Chad Bown interviews Paul Krugman on the Commerce Talks podcast on a variety of topic associated to commerce and industrial coverage (Commerce Talks, March 16, 2025, “Paul Krugman talks commerce, industrial coverage, and Trump”). Listed here are a couple of feedback that caught my eye:
If you’re apprehensive about dependence of the US financial system on overseas provide chains for sure merchandise, the suitable reply could be industrial coverage, however not tariffs.
Max Corden’s 1974 guide Commerce Coverage and Financial Welfare stays related. And what Corden and others stated was, if there’s one thing that you just suppose it is advisable be producing, then encourage manufacturing. The reply is industrial coverage. The reply is to subsidize or in any other case promote. Usually, a tariff has unwanted side effects that will not be what you need. For those who had been apprehensive that too most of the world’s semiconductors are being produced inside putting vary of China, you then wish to subsidize manufacturing of high-end semiconductors in the USA. However that’s not a great cause to boost the price of semiconductors to the U.S. downstream trade. So, there’s a extremely fairly robust case for industrial coverage right here. That’s the generic precept.
Now truly implementing it’s tough, by the best way. The factor about these agglomeration economies is that, as soon as they’re nicely established, they’re actually onerous to interrupt. … And so if you wish to develop rival agglomerations to the present agglomerations that you just suppose are within the fallacious place, it’s going to be costly and onerous, which doesn’t imply you shouldn’t do it, however you need to understand that it’s not one thing you do by throwing a couple of {dollars} on the drawback.

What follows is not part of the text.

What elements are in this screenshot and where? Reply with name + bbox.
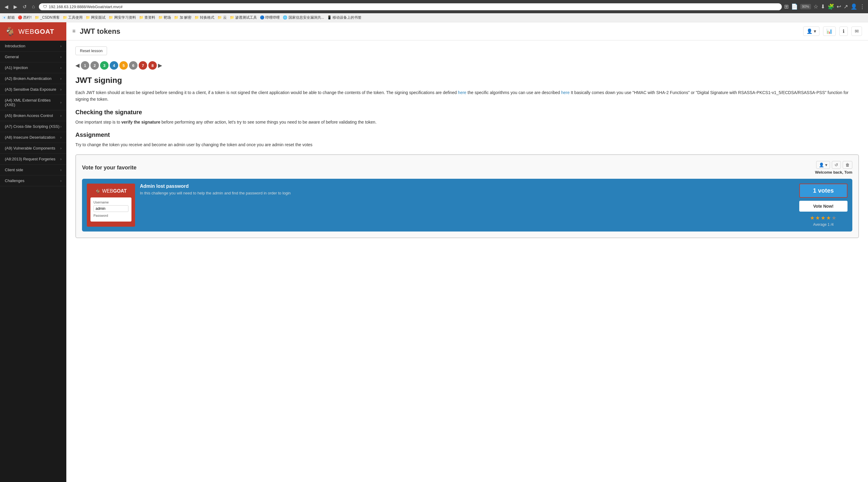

On Europe’s competitiveness drawback:
I might suspect that the Europeans could be feeling comparatively okay about their financial efficiency if it weren’t for the comparability with the USA. The previous Eurosclerosis of persistent excessive unemployment is gone. Usually, prime age staff usually tend to be working in Europe than they’re within the U.S. In quite a lot of methods, the standard of life is first rate. Their life expectancy is a number of years longer than ours. So Europe appears fairly good, besides that they’ve clearly fallen behind in some superior applied sciences and a big productiveness hole has opened up. …

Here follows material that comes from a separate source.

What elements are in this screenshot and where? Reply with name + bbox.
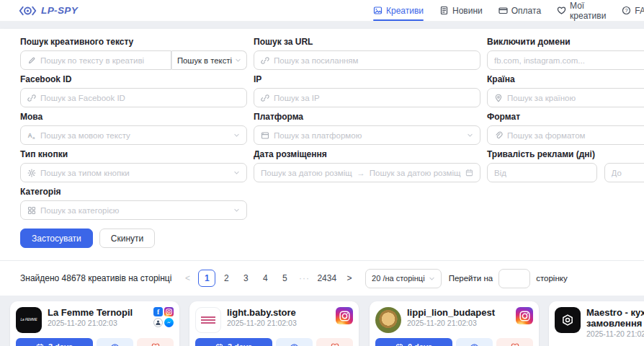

A major a part of that hole in productiveness between the U.S. and Europe is de facto very localized. It’s an inexpensive guess that roughly half of the U.S.-European productiveness differential displays very excessive value-added per employee in Silicon Valley and likewise Seattle, which operates in considerably the identical approach, on one aspect of the continent, and higher New York on the opposite. That it’s actually the agglomerations of the tech trade in Silicon Valley and the agglomeration of the monetary trade, on the East Coast, which might be the distinction.
On why tariffs aren’t the reply to lowering the US commerce deficit:
It’s additionally most likely not the case that tariffs will do a lot to cut back the commerce deficit. There are some subtleties there, however the fundamental level in textbook economics says that the commerce deficit is de facto decided by the capital account. It’s the truth that foreigners wish to put money into the USA – so there’s a internet influx of capital – and simply as a matter of accounting that implies that now we have to have a commerce deficit on the opposite aspect.
For those who ask, “So what occurs in the event you placed on tariffs?” The reply is, even when different nations don’t retaliate, what occurs is that the greenback rises. And now we have decrease imports, however we even have decrease exports as a result of now we have a stronger greenback. And naturally, if different nations do retaliate we don’t want as robust a greenback. However a method or one other, exports fall to just about offset the impact on imports. …
Throughout the vary that we’re speaking about, tariffs are actually unlikely to have an effect on the commerce deficit. On the similar time, they are going to elevate prices. What’s actually putting … was this disproportionate focus of tariffs on intermediate items reasonably than shopper items, which meant that even manufacturing was most likely not benefiting. You had been most likely truly lowering manufacturing employment. And we’re doing it once more. As we’re holding this dialog, the tariffs which have already gone into impact are on metal and aluminum. That’s good for metal and aluminum producer, I assume, and apparently garden furnishings, which for some cause is roofed by this as nicely. But it surely’s fairly dangerous for everyone else who’s downstream. These are usually not tariffs that appear like they’re going to attain even their ostensible targets.